После отъезда господина Пюибаро в Ларжюзоне на несколько дней воцарилось спокойствие. Мачеха редко показывалась на люди: целыми днями она сидела в кабинете, отвечала своим многочисленным корреспондентам, получала от них письма. Наконец-то зной вступил в свои права, но грозы уже не кружили над верхушками сосен, а погромыхивали в кое-чьих сердцах. Жан за эту неделю приезжал к нам на велосипеде всего только раз, провел со мной все послеобеденное время, но я не получил от его общества никакого удовольствия: инстинкт страдания, никогда меня не обманывавший, подсказал мне, что Жан действует так не по собственному почину, а выполняет некий план, разработанный заранее вместе с Мишель.

Когда мы решили пойти посидеть у ручья на берегу, сестра не выразила желания сопровождать нас. В тот день Жан обращался со мной очень ласково, о чем еще так недавно я мечтал, и тем не менее никогда я не испытывал такой грусти — ведь сама эта ласковость была из того же источника, что и моя грусть, а источником этим было влияние, которое приобрела на Жана Мишель. Я страдал потому, что он утопал в блаженстве, он, мальчик, которого вчера еще мучили и не считали за человека.

Говорили мы мало, он думал о чем-то своем, а мне точило душу одно подозрение: они условились встретиться с Мишель не здесь, у ручья, а где-то еще. Почти каждый день, когда я сидел за уроками, Мишель одна, без меня, уезжала кататься на велосипеде. Должно быть, они встречались где-нибудь на полдороге между Балюзаком и Ларжюзоном... А сегодня он приехал к нам, чтобы ввести меня в заблуждение... Жан стругал ножом ветку ольхи, а я наблюдал за ним. Он пообещал сделать мне свисток. Его загорелое лицо светилось счастьем.
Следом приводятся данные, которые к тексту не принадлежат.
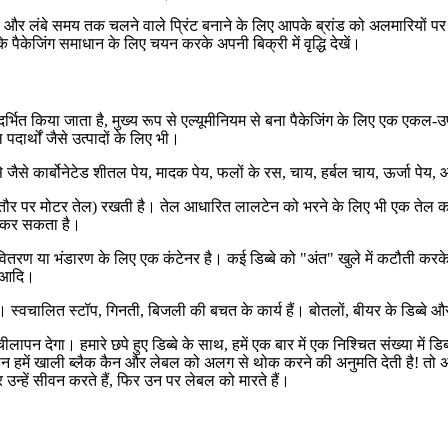
लंबे समय तक चलने वाले प्रिंट बनाने के लिए आपके ब्रांड को अलमारियों पर अन्य
ैकेजिंग समाधान के लिए चयन करके अपनी बिक्री में वृद्धि देखें।
्भित किया जाता है, मुख्य रूप से एल्यूमीनियम से बना पैकेजिंग के लिए एक एकल-उप
ार्थों जैसे उत्पादों के लिए भी।
 जैसे कार्बोनेटेड शीतल पेय, मादक पेय, फलों के रस, चाय, हर्बल चाय, ऊर्जा पेय
ौर पर मोटर तेल) रखती है। तेल आधारित लालटेन को भरने के लिए भी एक तेल का 
ग कर सकता है।
के वितरण या भंडारण के लिए एक कंटेनर है। कई डिब्बे को "अंत" खुले में कटौती करक
, आदि।
 स्वचालित स्टॉप, गिनती, बिजली की बचत के कार्य हैं। बोतलों, बीयर के डिब्बे और
चीलापन देगा। हमारे छपे हुए डिब्बे के साथ, हमें एक बार में एक निश्चित संख्या म
शीन हमें खाली ब्लैक कैन और लेबल को अलग से थोक करने की अनुमति देती है! तो
और उन्हें सीवन करते हैं, फिर उन पर लेबल को मारते हैं।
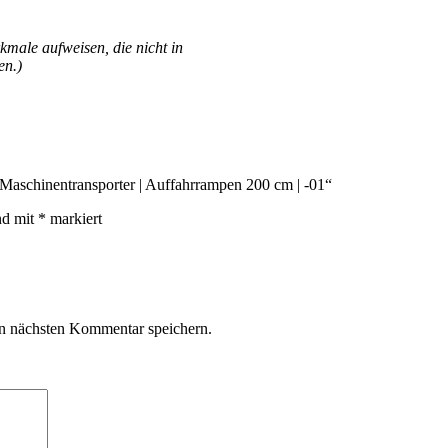
kmale aufweisen, die nicht in
en.)
| Maschinentransporter | Auffahrrampen 200 cm | -01“
nd mit
*
markiert
n nächsten Kommentar speichern.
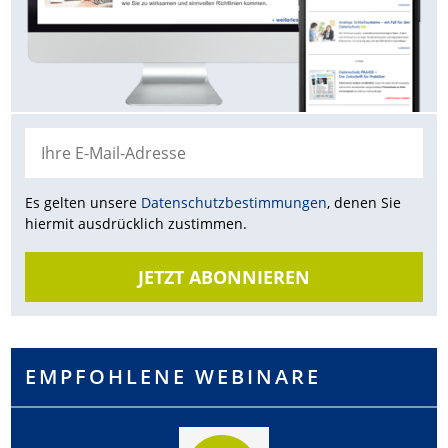
Es gelten unsere
Datenschutz­bestimmungen
, denen Sie
hiermit ausdrücklich zustimmen.
JETZT ABONNIEREN
EMPFOHLENE WEBINARE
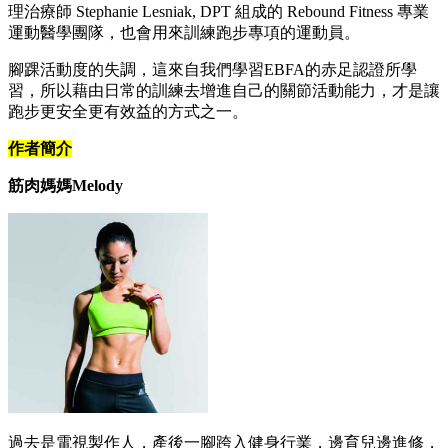
理治療師 Stephanie Lesniak, DPT 組成的 Rebound Fitness 專業
運動醫學團隊，也會用來訓練跑步專項的運動員。
腳踝活動度的失調，這來自我們學習EBFA的赤足認證所學
習，所以藉由日常的訓練去增進自己的關節活動能力，才是讓
跑步更安全更有效益的方式之一。
作者簡介
筋肉媽媽Melody
過去是電視製作人，產後一腳跨入健身行業，邊育兒邊進修，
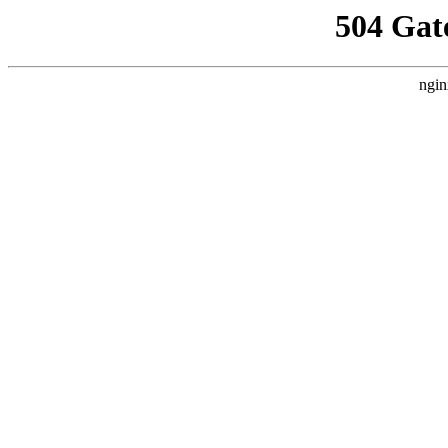
504 Gat
ngin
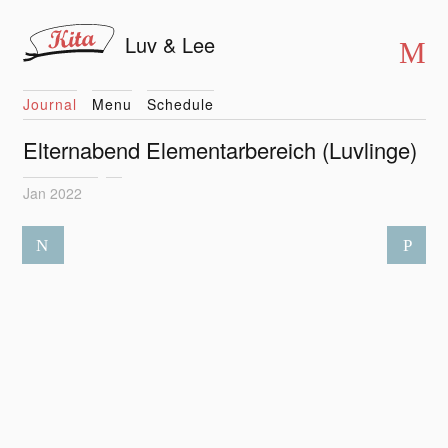
Luv & Lee
Journal
Menu
Schedule
Elternabend Elementarbereich (Luvlinge)
Jan 2022
N
P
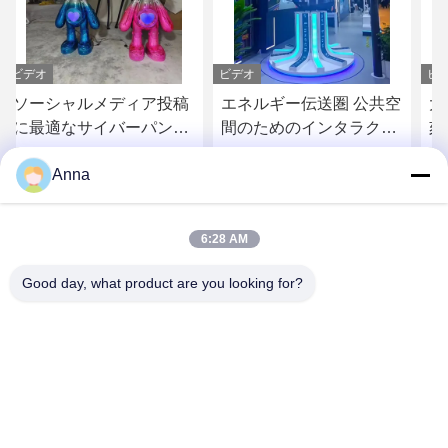
ビデオ
ビデオ
ビ
エネルギー伝送圏 公共空
大型ダイナミック馬の彫
ダ
間のためのインタラクテ
刻 屋外装飾 光沢ステン
ム
ィブな光運動彫刻
レス鋼彫刻
イ
Anna
景
お問い合わせ
お問い合わせ
ー
6:28 AM
Good day, what product are you looking for?
GUANGZHOU SHENBAOLAI
INTERNATIONAL TRADE CO., LTD.
shenbaolaianna@163.con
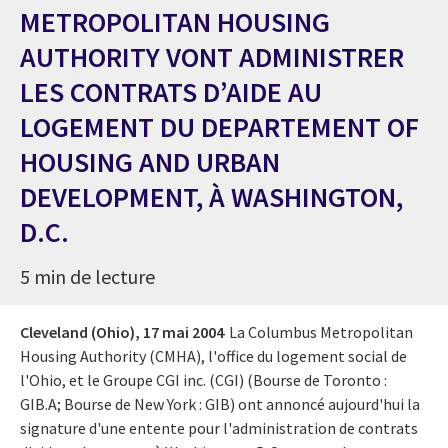
METROPOLITAN HOUSING
AUTHORITY VONT ADMINISTRER
LES CONTRATS D’AIDE AU
LOGEMENT DU DEPARTEMENT OF
HOUSING AND URBAN
DEVELOPMENT, À WASHINGTON,
D.C.
5 min de lecture
Cleveland (Ohio),
17 mai 2004
La Columbus Metropolitan
Housing Authority (CMHA), l'office du logement social de
l'Ohio, et le Groupe CGI inc. (CGI) (Bourse de Toronto :
GIB.A; Bourse de New York : GIB) ont annoncé aujourd'hui la
signature d'une entente pour l'administration de contrats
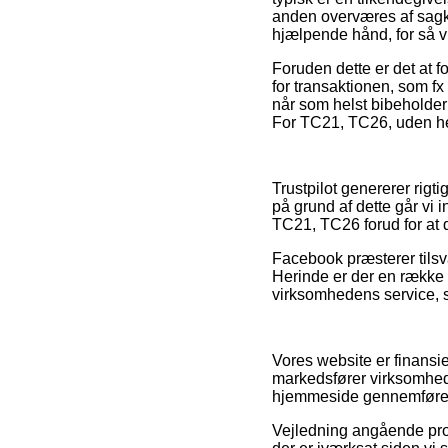
anden overværes af sagk
hjælpende hånd, for så vi
Foruden dette er det at 
for transaktionen, som fx
når som helst bibeholder 
For TC21, TC26, uden hen
Trustpilot genererer rigt
på grund af dette går vi 
TC21, TC26 forud for at d
Facebook præsterer tilsva
Herinde er der en række 
virksomhedens service, so
Vores website er finansie
markedsfører virksomhede
hjemmeside gennemfører
Vejledning angående prod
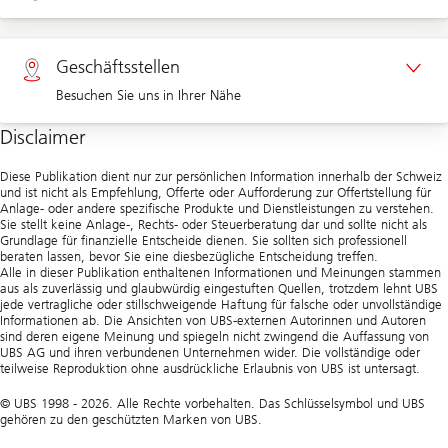
Termin Unternehmenskunden
Privatkunden 0800 002 557
Geschäftsstellen
Besuchen Sie uns in Ihrer Nähe
Unternehmen 0844 853 002
Disclaimer
Geschäftsstellen
Diese Publikation dient nur zur persönlichen Information innerhalb der Schweiz
und ist nicht als Empfehlung, Offerte oder Aufforderung zur Offertstellung für
Anlage- oder andere spezifische Produkte und Dienstleistungen zu verstehen.
Sie stellt keine Anlage-, Rechts- oder Steuerberatung dar und sollte nicht als
Grundlage für finanzielle Entscheide dienen. Sie sollten sich professionell
beraten lassen, bevor Sie eine diesbezügliche Entscheidung treffen.
Alle in dieser Publikation enthaltenen Informationen und Meinungen stammen
aus als zuverlässig und glaubwürdig eingestuften Quellen, trotzdem lehnt UBS
jede vertragliche oder stillschweigende Haftung für falsche oder unvollständige
Informationen ab. Die Ansichten von UBS-externen Autorinnen und Autoren
sind deren eigene Meinung und spiegeln nicht zwingend die Auffassung von
UBS AG und ihren verbundenen Unternehmen wider. Die vollständige oder
teilweise Reproduktion ohne ausdrückliche Erlaubnis von UBS ist untersagt.
© UBS 1998 - 2026. Alle Rechte vorbehalten. Das Schlüsselsymbol und UBS
gehören zu den geschützten Marken von UBS.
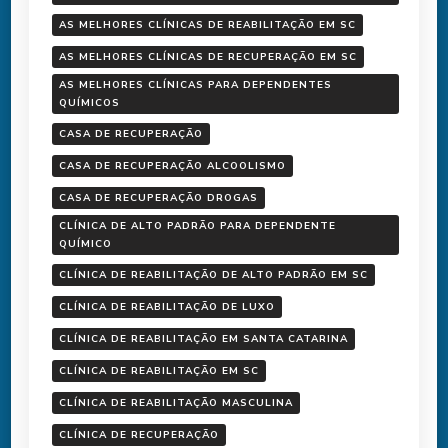
AS MELHORES CLÍNICAS DE REABILITAÇÃO EM SC
AS MELHORES CLÍNICAS DE RECUPERAÇÃO EM SC
AS MELHORES CLÍNICAS PARA DEPENDENTES
QUÍMICOS
CASA DE RECUPERAÇÃO
CASA DE RECUPERAÇÃO ALCOOLISMO
CASA DE RECUPERAÇÃO DROGAS
CLÍNICA DE ALTO PADRÃO PARA DEPENDENTE
QUÍMICO
CLÍNICA DE REABILITAÇÃO DE ALTO PADRÃO EM SC
CLÍNICA DE REABILITAÇÃO DE LUXO
CLÍNICA DE REABILITAÇÃO EM SANTA CATARINA
CLÍNICA DE REABILITAÇÃO EM SC
CLÍNICA DE REABILITAÇÃO MASCULINA
CLÍNICA DE RECUPERAÇÃO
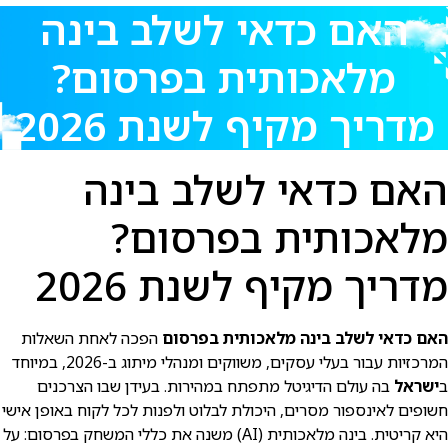
האם כדאי לשלב בינה
מלאכותית בפרסום?
מדריך מקיף לשנת 2026
האם כדאי לשלב בינה
מלאכותית בפרסום?
מדריך מקיף לשנת 2026
האם כדאי לשלב בינה מלאכותית בפרסום
הפכה לאחת השאלות
המרכזיות עבור בעלי עסקים, משווקים ומנהלי מיתוג ב-2026, במיוחד
ב
ישראל
בה עולם הדיגיטל מתפתח במהירות. בעידן שבו הצרכנים
חשופים לאינספור מסרים, היכולת לבלוט ולפנות לכל לקוח באופן אישי
היא קריטית. בינה מלאכותית (AI) משנה את כללי המשחק בפרסום: על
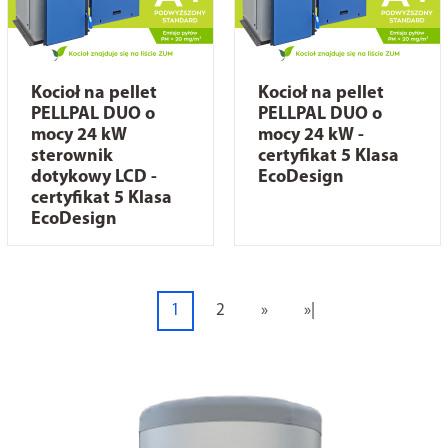
Kocioł na pellet
Kocioł na pellet
PELLPAL DUO o
PELLPAL DUO o
mocy 24 kW
mocy 24 kW -
sterownik
certyfikat 5 Klasa
dotykowy LCD -
EcoDesign
certyfikat 5 Klasa
EcoDesign
1
2
»
»|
— А все-таки аббат Калю молодец. Ты только подумай, написал дяде и попросил, чтобы мама приехала меня навестить... Дядя разрешил: мама приедет на следующей неделе и будет ночевать в Валландро.

— Как я рад, старик, просто чудо!

Да-да, я был рад: значит, он сияет от счастья из-за предстоящего приезда своей мамы! Из-за Мишель, конечно, тоже. Но не только из-за одной Мишель...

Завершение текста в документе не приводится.